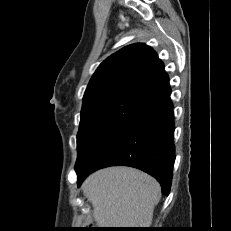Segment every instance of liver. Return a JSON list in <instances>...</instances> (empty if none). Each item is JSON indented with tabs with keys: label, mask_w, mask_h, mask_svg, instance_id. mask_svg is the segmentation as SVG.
<instances>
[{
	"label": "liver",
	"mask_w": 231,
	"mask_h": 231,
	"mask_svg": "<svg viewBox=\"0 0 231 231\" xmlns=\"http://www.w3.org/2000/svg\"><path fill=\"white\" fill-rule=\"evenodd\" d=\"M101 228H148L159 200V183L129 167H111L90 175L82 185Z\"/></svg>",
	"instance_id": "1"
}]
</instances>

_WORK INSTRUCTION_
Please leave the images out and retype the rest of the material exactly.

_COMPLETED EXERCISE_
Segment every instance of liver. Return a JSON list in <instances>...</instances> (empty if none). Each item is JSON indented with tabs with keys: label, mask_w, mask_h, mask_svg, instance_id. mask_svg is the segmentation as SVG.
<instances>
[{
	"label": "liver",
	"mask_w": 231,
	"mask_h": 231,
	"mask_svg": "<svg viewBox=\"0 0 231 231\" xmlns=\"http://www.w3.org/2000/svg\"><path fill=\"white\" fill-rule=\"evenodd\" d=\"M101 228H148L159 200V183L129 167H111L90 175L82 185Z\"/></svg>",
	"instance_id": "1"
}]
</instances>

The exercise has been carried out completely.